Reeve grimaced. “Once we have escorts, chances are it’ll be okay to call home if you need to.”
“Understood.”
Maybe I can talk to Kim in a couple hours. I’d sure feel better.
Reeve looked over Samuelson’s shoulder. “What’s
that
about? We’ve already refueled and resupplied.”
A panel van was pulling up alongside the plane; they could hear the pilot talking to the tower.
Over the intercom, the pilot said, “Sir, it’s representatives from the opposite organization. They’re requesting permission to come aboard; they say their principals are offering to give you much of what you’ve asked for.”
Carol Tattinger and DeGrante, the usually silent man from Homeland Security, came in.
Samuelson said, “All right, instant input?”

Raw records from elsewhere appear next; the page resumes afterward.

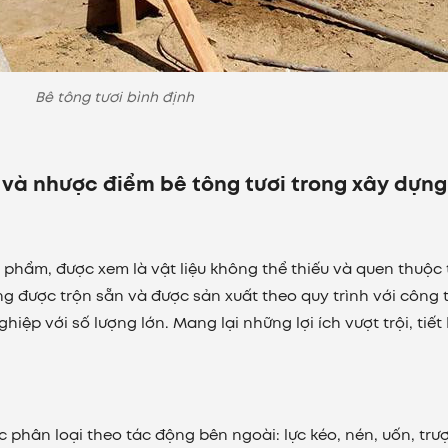
Bê tông tươi bình định
ưu và nhược điểm bê tông tươi trong xây dựng
 phẩm, được xem là vật liệu không thể thiếu và quen thuộc
ng được trộn sẵn và được sản xuất theo quy trình với công 
hiệp với số lượng lớn. Mang lại những lợi ích vượt trội, tiết
 phân loại theo tác động bên ngoài: lực kéo, nén, uốn, trượ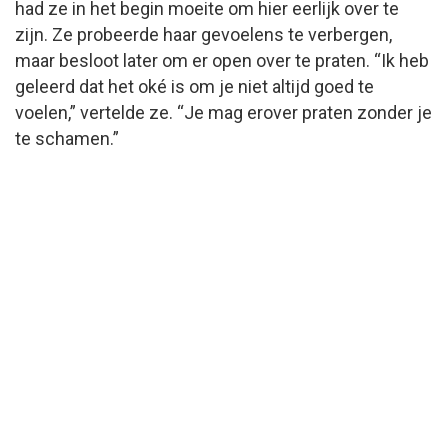
had ze in het begin moeite om hier eerlijk over te
zijn. Ze probeerde haar gevoelens te verbergen,
maar besloot later om er open over te praten. “Ik heb
geleerd dat het oké is om je niet altijd goed te
voelen,” vertelde ze. “Je mag erover praten zonder je
te schamen.”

Tattinger folded her arms across her chest and nodded. “When you negotiate with Middle Easterners, oftentimes they won’t reach for what’s on the table until you go to take it off. And doing it in the way that causes maximum hassle and inconvenience is very much in character. So this very well
could
be legit.”
Reeve said, “It’s up to you, sir.”
Usually DeGrante would just nod or say “Concur,” but this time he said, “I don’t like it. When I was a bodyguard, anything that moved suddenly in my peripheral vision was bad. That’s what this feels like. Maybe it’s just what Ms. Tattinger says, negotiating the way they do in their culture. But I want to say ‘Don’t.’ ”
“Noted,” Samuelson said, “and thank you for your candor. I’ll count that as a two-to-one vote unless you want to exercise your veto?”
“Not on just a hunch, sir. But since we couldn’t do a pat-down at the gate, would you let me frisk them at the door?”
“Yeah. There should be
some
penalty for this dumb last-second stunt. Frisk them at the door, and be
thorough
, and
not
excessively gentle. If you piss them off, I’ll square it up. Just let me change pants, and we’ll get this thing going.”
“I’ll cue you when we’re ready,” Tattinger said. She and DeGrante went forward to talk to the pilot.
In his private compartment, Samuelson appreciated the last streaks of deep red sun over the rugged mountains to the west, then shuttered his windows;
mustn’t have any maintenance workers catching a glimpse of the Second Most Important Boxer Shorts In The Free World
. Red sky at night, supposed to be a good omen.